If there is to be a second look, notwithstanding the 18 months ADEC spent analyzing BACT, a third or fourth look is just as permissible. The majority creates a sort of Zeno’s paradox for state agencies. Because there can always be an additional procedure to ensure that the preceding process was followed, no matter how many steps States take toward the objective, they may never reach it.

This is a most regrettable result. In the proper discharge of their responsibilities to implement the CAA in different conditions and localities nationwide, the States maintain permanent staffs within special agencies. These state employees, who no doubt take pride in their own resourcefulness, expertise, and commitment to the law, are the officials directed by Congress to make case-by-case, site-specific, determinations under the Act. Regulated persons and entities should be able to consult an agency staff with certainty and confidence, giving due consideration to agency recommendations and guidance. After today’s decision, however, a state agency can no longer represent itself as the real governing body. No matter how much time was spent in consultation and negotiation, a single federal administrator can in the end set all aside by a unilateral order. This is a great step backward in Congress’ design to grant States a significant stake in developing and enforcing national environmental objectives.

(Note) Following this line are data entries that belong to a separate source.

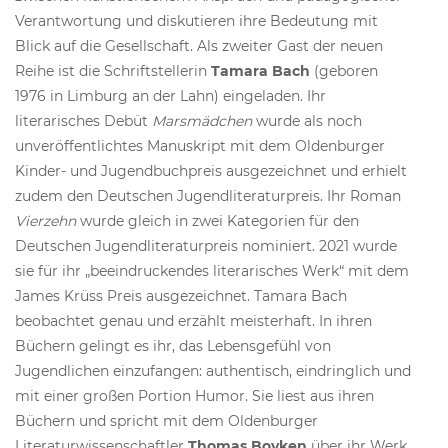
Verantwortung und diskutieren ihre Bedeutung mit
Blick auf die Gesellschaft. Als zweiter Gast der neuen
Reihe ist die Schriftstellerin
Tamara Bach
(geboren
1976 in Limburg an der Lahn) eingeladen. Ihr
literarisches Debüt
Marsmädchen
wurde als noch
unveröffentlichtes Manuskript mit dem Oldenburger
Kinder- und Jugendbuchpreis ausgezeichnet und erhielt
zudem den Deutschen Jugendliteraturpreis. Ihr Roman
Vierzehn
wurde gleich in zwei Kategorien für den
Deutschen Jugendliteraturpreis nominiert. 2021 wurde
sie für ihr „beeindruckendes literarisches Werk“ mit dem
James Krüss Preis ausgezeichnet. Tamara Bach
beobachtet genau und erzählt meisterhaft. In ihren
Büchern gelingt es ihr, das Lebensgefühl von
Jugendlichen einzufangen: authentisch, eindringlich und
mit einer großen Portion Humor. Sie liest aus ihren
Büchern und spricht mit dem Oldenburger
Literaturwissenschaftler
Thomas Boyken
über ihr Werk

If EPA were to announce that permit applications subject to BACT review must be submitted to it in the first instance and can be forwarded to the State only with EPA’s advance approval, I should assume even the majority would find the basic structure of the BACT provisions undercut. In practical terms, however, the majority displaces state agencies, and degrades their role, in much the same way. In the case before us the applicant made elaborate submissions to ADEC. For over a year and a half, there ensued the constructive discourse that is the very object of the agency process, with both the ADEC staff and the applicant believing the State’s decision would be dispositive. EPA did not participate in the administrative process, but waited until after the record was closed to intervene by issuing an order setting aside the BACT determination.

We are advised that an applicant sometimes must spend up to $500,000 on the permit process and that, for a complex project, the time for approval can take from five to seven years. Brief for National Environmental Development Association et al. as Amici Curiae 8. Under the new multiple-tiered process, permit expenditures become less justified, state officials less credible, reliance less certain. The Court should be under no illusion that its decision respects the State’s administrative process.

The federal balance is remitted, in many instances, to Congress. Here the Court remits it to a single agency official. This is inconsistent with the assurance Congress gave to regulated entities when it allowed state agencies to decide upon the grant or denial of a permit under the BACT provisions of the CAA.


In the end EPA appears to realize the weakness of its arguments and asks us simply to defer to its expertise in light of the purported statutory ambiguity. See Brief for Respondents 41—43 (asking for deference under Chevron U.S. A. Inc. v. Natural Resources Defense Council, Inc., 467 U.S. 837 (1984)). To its credit, the majority holds Chevron deference inapplicable. Deference is inappropriate for all the reasons the majority recites, ante, at 21—22, plus one more: The statute is not in any way ambiguous. As a result, our inquiry should proceed no further.

Actions, however, speak louder than words, and the majority ends up giving EPA the very Chevron deference–and more–it says should be denied. The Court’s opinion is chock full of Chevron-like language. Compare 467 U.S., at 843 (“whether the agency’s answer is based on a permissible construction of the statute”); id., at 845 (“whether the Administrator’s view … is a reasonable one”), with ante, at 22 (“[EPA’s] arguments do not persuade us to reject [them] as impermissible”); ante, at 27 (“ That rational interpretation, we agree, is surely permissible”). So deficient are its statutory arguments that the majority must hide behind Chevron’s vocabulary, despite its explicit holding that Chevron does not apply. In applying Chevron de facto under these circumstances, however, the majority undermines the well-established distinction our precedents draw between Chevron and less deferential forms of judicial review.

The broader implication of today’s decision is more unfortunate still. The CAA is not the only statute that relies on a close and equal partnership between federal and state authorities to accomplish congressional objectives. See, e.g., New York v. United States, 505 U.S., at 167 (listing examples). Under the majority’s reasoning, these other statutes, too, could be said to confer on federal agencies ultimate decisionmaking authority, relegating States to the role of mere provinces or political corporations, instead of coequal sovereigns entitled to the same dignity and respect. Cf. Alden v. Maine, 527 U.S. 706 (1999). If cooperative federalism, Hodel v. Virginia Surface Mining & Reclamation Assn., Inc., 452 U.S. 264, 289 (1981), is to achieve Congress’ goal of allowing state governments to be accountable to the democratic process in implementing environmental policies, federal agencies cannot consign States to the ministerial tasks of information gathering and making initial recommendations, while reserving to themselves the authority to make final judgments under the guise of surveillance and oversight.

For these reasons, and with all respect, I dissent from the opinion and the judgment of the Court.